Haiti’s president drew attention Thursday to the high levels of hunger, poverty and inequality endured by people worldwide, a trend he said cannot be reversed without a broad mobilization of financial resources.
In a speech delivered before the United Nations at its 75th General Assembly, Jovenel Moïse warned about the persistent gap between commitments and actions being taken to eliminate poverty in the world and used his country as an example.
The head of state pointed out that although Haiti has received billions of US dollars in aid from the international community during the last 10 years, the living conditions of Haitians have not improved.
“We need projects that fit our needs, that respond to our priorities and that allow us to implement human-centered economic development,” said Moïse. “We need projects that have a positive impact on poverty and that integrate the social and environmental issues of the country.”

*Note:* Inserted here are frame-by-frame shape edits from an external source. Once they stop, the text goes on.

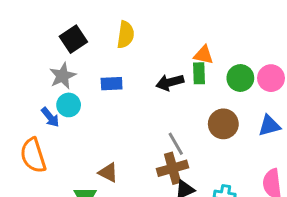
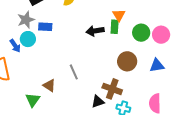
orange triangle: (204, 55) -> (119, 15), turned 40
blue rectangle: (112, 84) -> (45, 27), moved
gray line: (176, 144) -> (74, 72), moved
brown cross: (173, 168) -> (112, 89), moved, turned 30

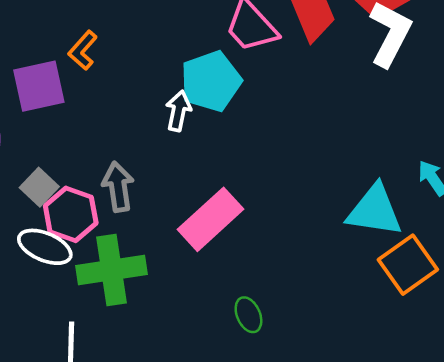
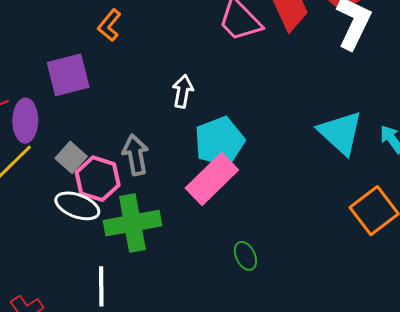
orange L-shape: (83, 50) -> (109, 25), moved
cyan pentagon: (211, 81) -> (219, 141), moved
cyan triangle: (375, 210) -> (340, 133), moved, turned 36

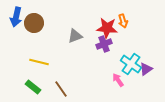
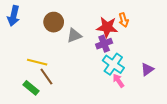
brown circle: (34, 23) -> (54, 22), moved
cyan cross: (131, 64) -> (113, 64), moved
brown line: (61, 89) -> (46, 77), moved

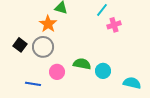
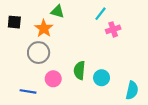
black square: (20, 45) -> (14, 22), moved, turned -32
green semicircle: (82, 64) -> (79, 70), turned -96
cyan semicircle: (132, 83) -> (132, 90), turned 90

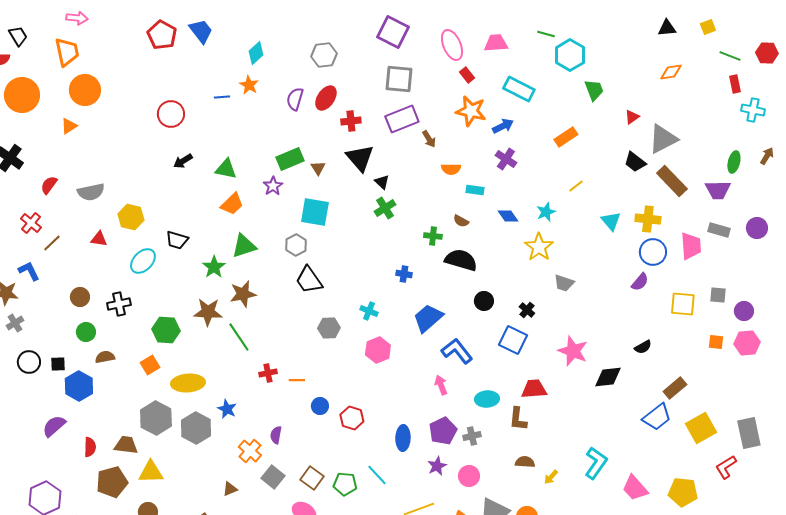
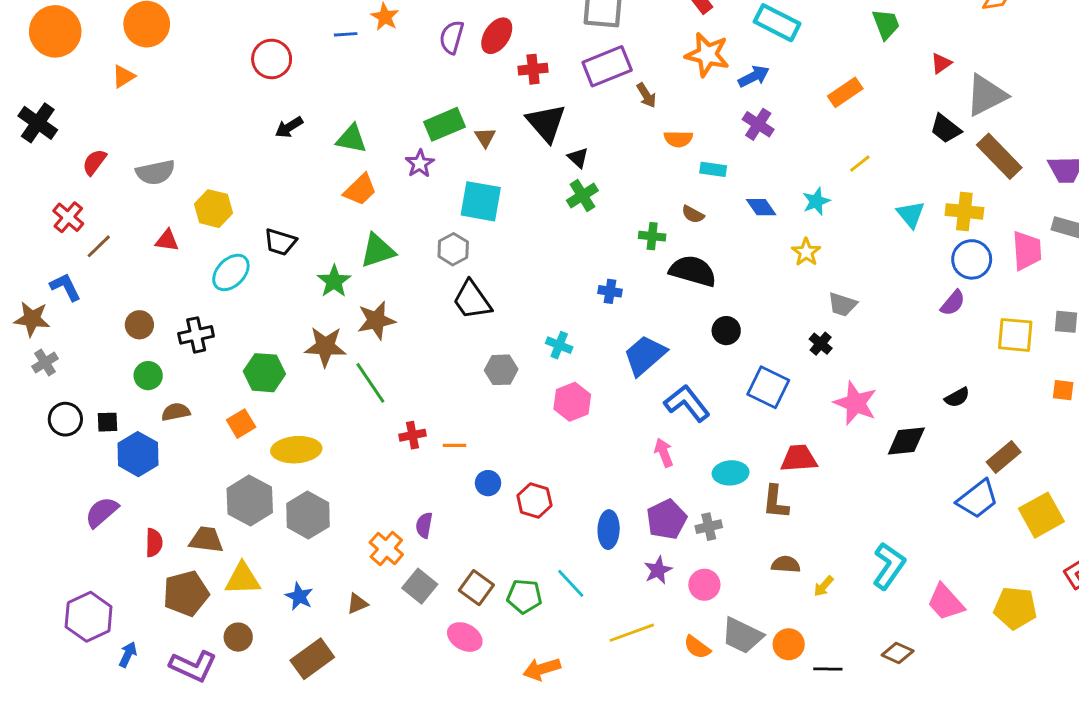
yellow star: (539, 247) -> (806, 252), size x0.7
black cross: (527, 310) -> (821, 344), moved
blue star: (227, 409) -> (299, 596), moved

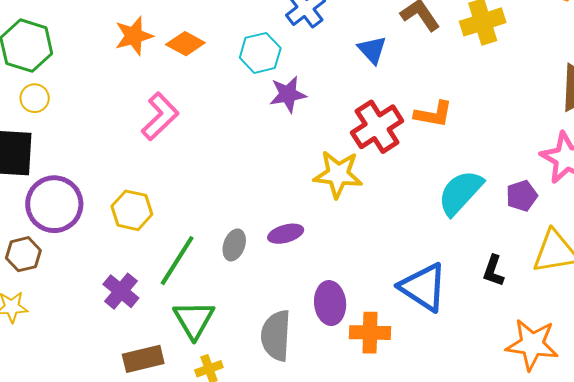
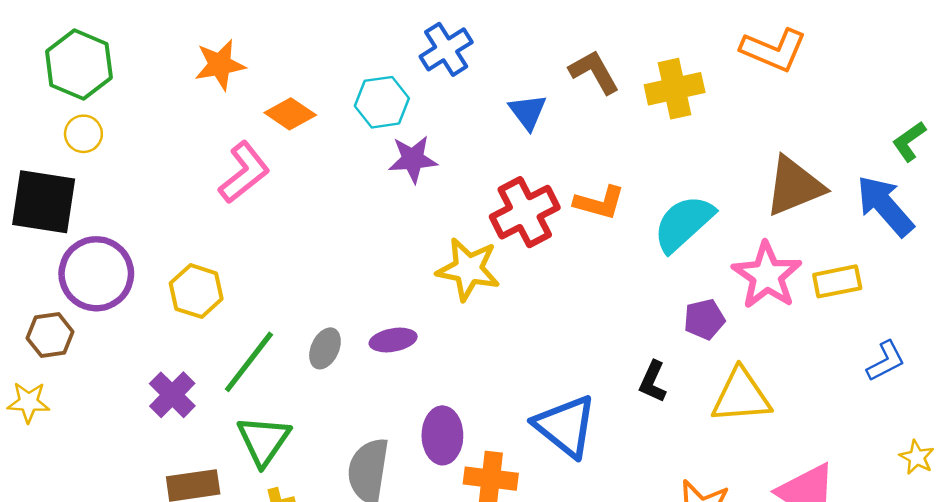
orange diamond: (185, 44) -> (290, 114), moved
cyan semicircle: (460, 193) -> (684, 223), moved
black L-shape: (493, 271) -> (653, 382), moved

Moïse said that while many countries have made significant efforts towards implementing the Sustainable Development Goals, the Caribbean nation is still lagging behind.
Haiti will only recover from this complex socio-economic crisis “with sustainable, coherent and effective support from the international community,” he said.
According to the World Bank, in 2012, over 6 million Haitians lived below the poverty line of US$2.41 per day and more than 2.5 million fell below the extreme poverty line of US$1.12 per day.
The country has endured decades of political upheaval, poverty and a devastating earthquake in 2010 and remains highly vulnerable to natural hazards — mainly hurricanes, floods and earthquakes.